FAQs:
Q: What is AlignEM-SWiFT?
A: AlignEM-SWiFt is a software tool specialized for registering electron micrographs. It is able to generate scale image hierarchies, compute affine transforms, and generate aligned images using multi-image rendering.
Q: Can AlignEM-SWiFT be used to register/"align" images other than electron micrographs?
A: Sure, however the Signal Whitening Image Matching (SWIM) was designed specifically with EM in mind. Such images are typically large in size and greyscale. AlignEM-SWIFT provides functionality for downscaling and the ability to pass alignment results (affines)
from lower scale levels to higher ones.
Q: What format is the output of AlignEM-SWiFT?

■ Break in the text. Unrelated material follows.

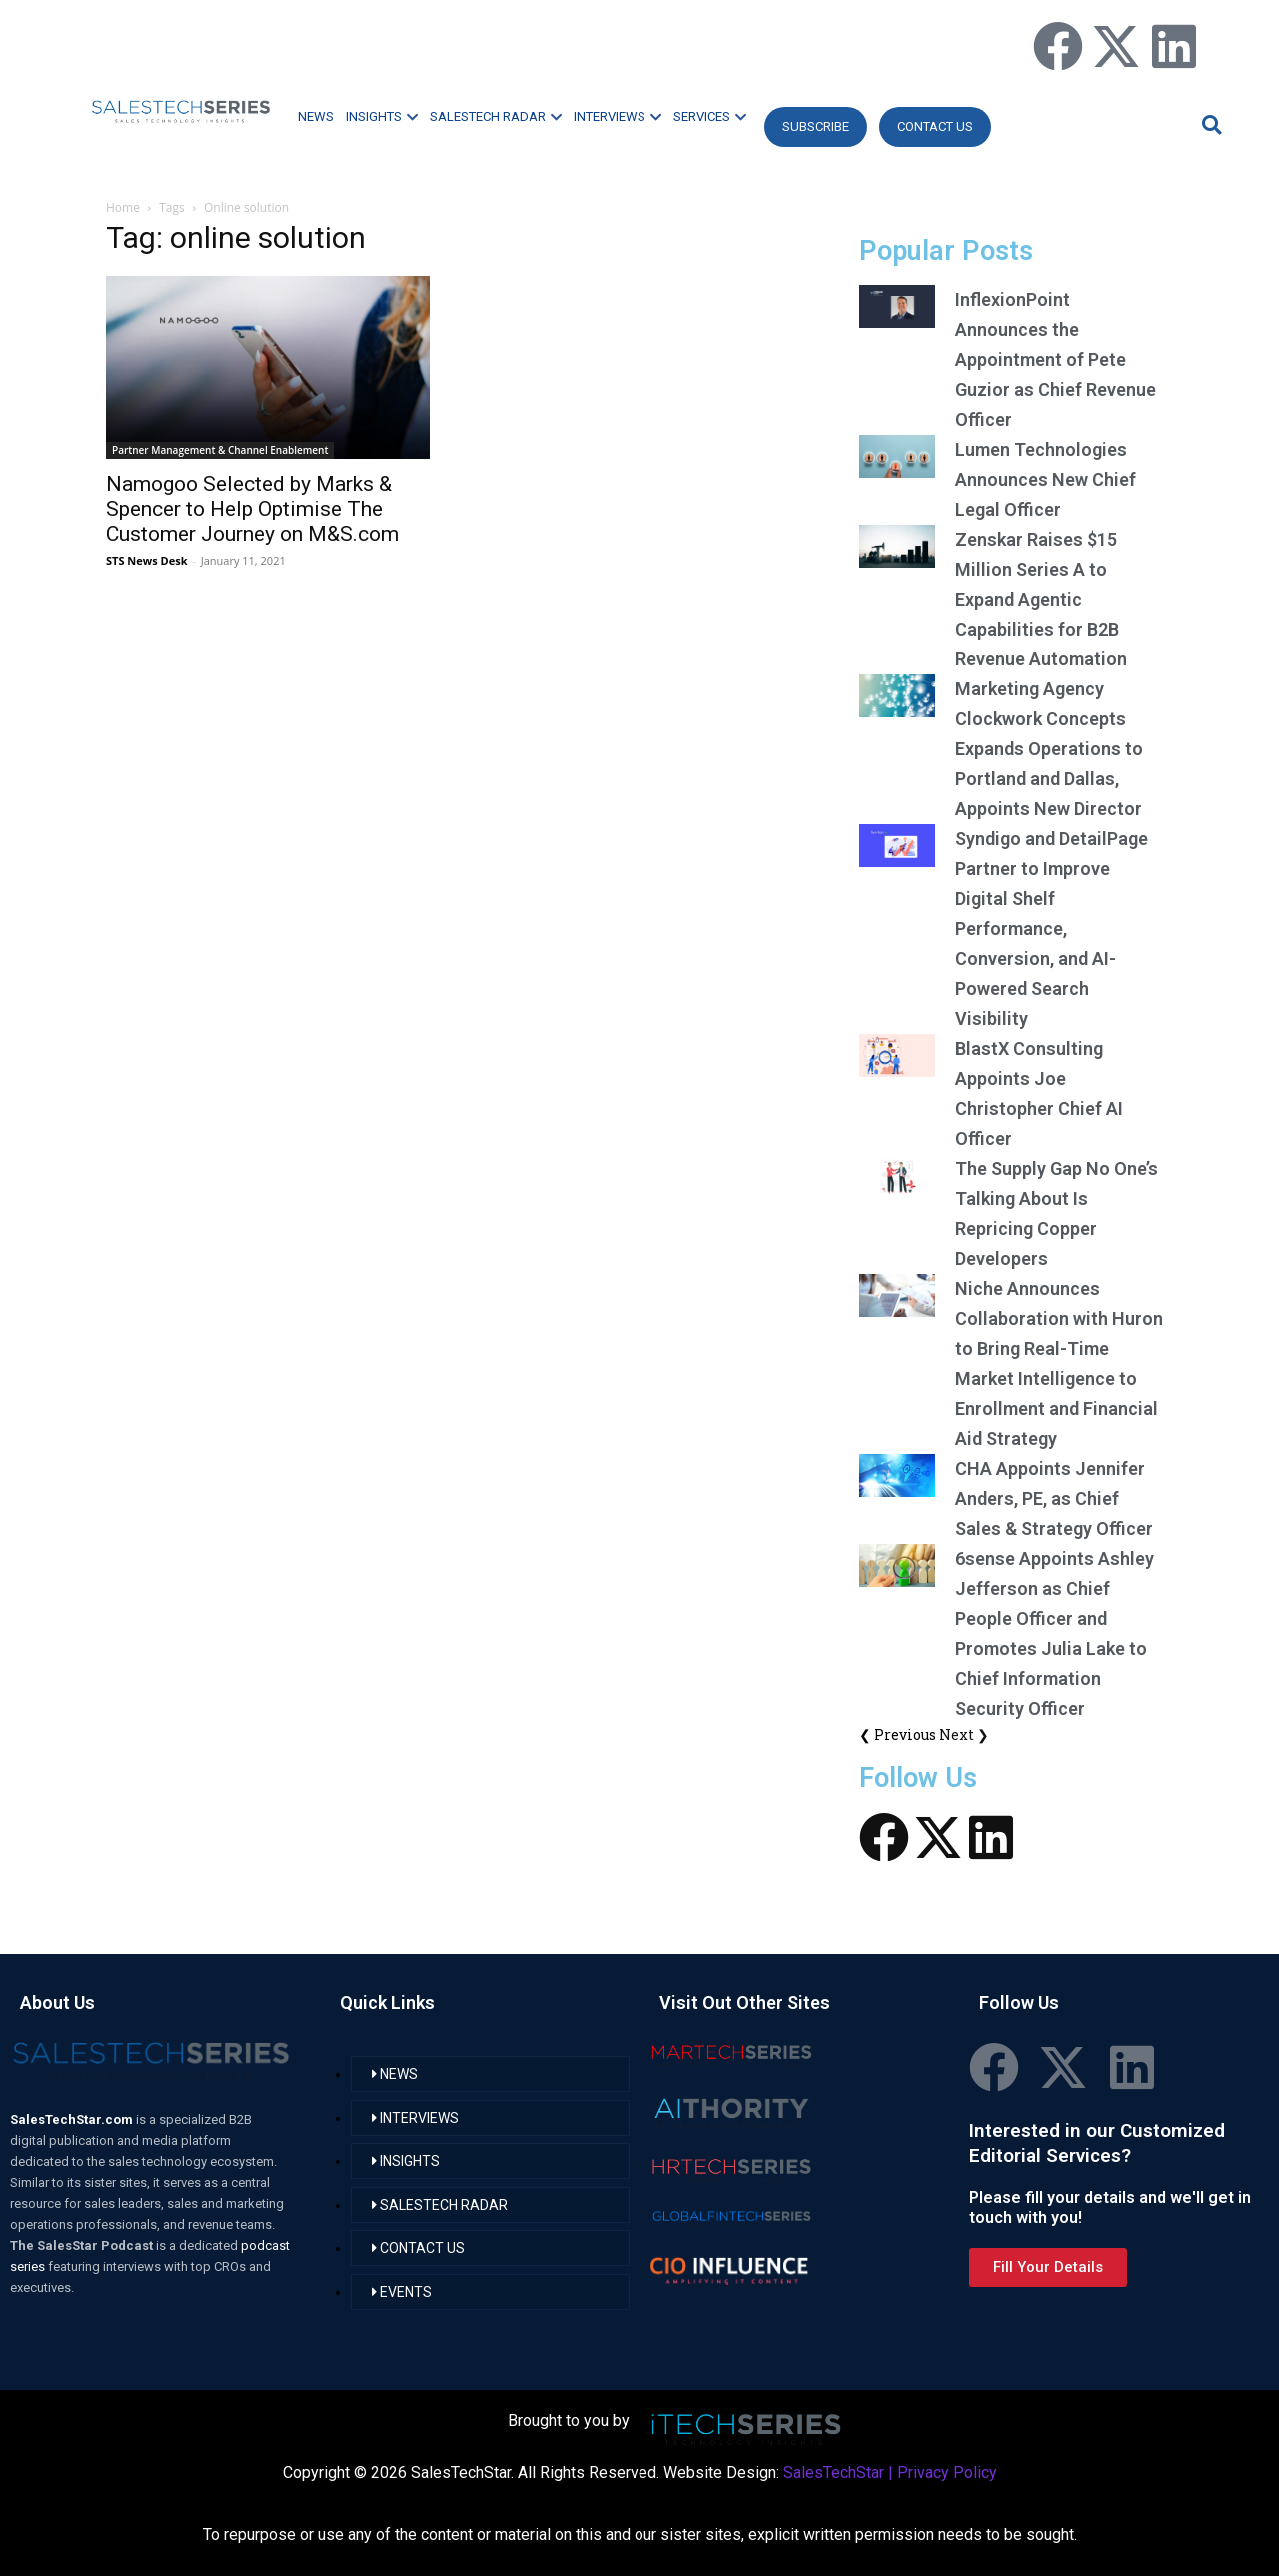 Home (123, 207)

A: Scaled image series and generated alignments are always stored in two formats: TIFF and Zarr.Zarr is an open-source format for the storage of chunked, compressed, N-dimensional arrays with an interface similar to NumPy. It has a Nature Methods paper:
https://www.nature.com/articles/s41592-021-01326-w
For more information about Zarr: Help > Zarr Help
Q: What is meant by "scales"?
A: In AlignEM-SWiFT a "scale" simply means a downsampled (of decreased resolution) copy of an image series.
Q: Why should data be scaled at all? Is it okay to align the full resolution series with brute force?
A: You could, but EM images tend to run large. A more efficient workflow is to:
1) generate a hierarchy of downsampled images from the full resolution images
2) align the lowest resolution images first
3) pass the computed affines to the scale of next-highest resolution, and repeat until the full resolution images are in alignment. In these FAQs this is referred to as "climbing the scale hierarchy""
Q: Is it possible to generate a new scale pyramid without starting a new project?
A: Yes. To rescale your dataset use the menu option Actions > Rescale... Caution (!) - Rescaling is effectually like starting over but using the same images imported previously.
Q: Why do SNR values not necessarily increase as we "climb the scale hierarchy"?
A: SNR values returned by SWIM are a relativistic readout of alignment quality which depends on image resolution. It is most useful when comparing the performance of the SWIM image matching algorithm between stationary/moving image pairs at the same scale.
Q: Why are the selected manual correlation regions not mutually independent? In other words, why does moving or removing an argument to SWIM affect the signal-to-noise ratio and resulting correlation signals of the other selected SWIM regions?
A: This is a consequence of the fact that SWIM is an iterative algorithm as it is implemented for the Default Grid, Custom Grid, and Manual Hint alignment methods
Q: What is Neuroglancer?
A: Neuroglancer is an open-source WebGL and typescript-based web application for displaying volumetric data. AlignEM-SWiFT uses a Chromium-based API called QtWebEngine together with the Neuroglancer Python API to render large volumetric data efficiently and conveniently within the application window.
Q: What makes AlignEM-SWiFT fast?
A: A few reasons:
1) Multi-core processing, time-intensive processes are executed in parallel.
2) Data scaling, SWIM alignment, and affine processing functions are all implemented in highly efficient C code written by computer scientist Arthur Wetzel.
3) Fast Fourier Transform is a fast algorithm.
Q: How many CPUs or "cores" will AlignEM-SWiFT use?
A: By default, as many cores as the system has available (greedy).
Q: What file types are supported?
A: Currently, only images formatted as TIFF are supported.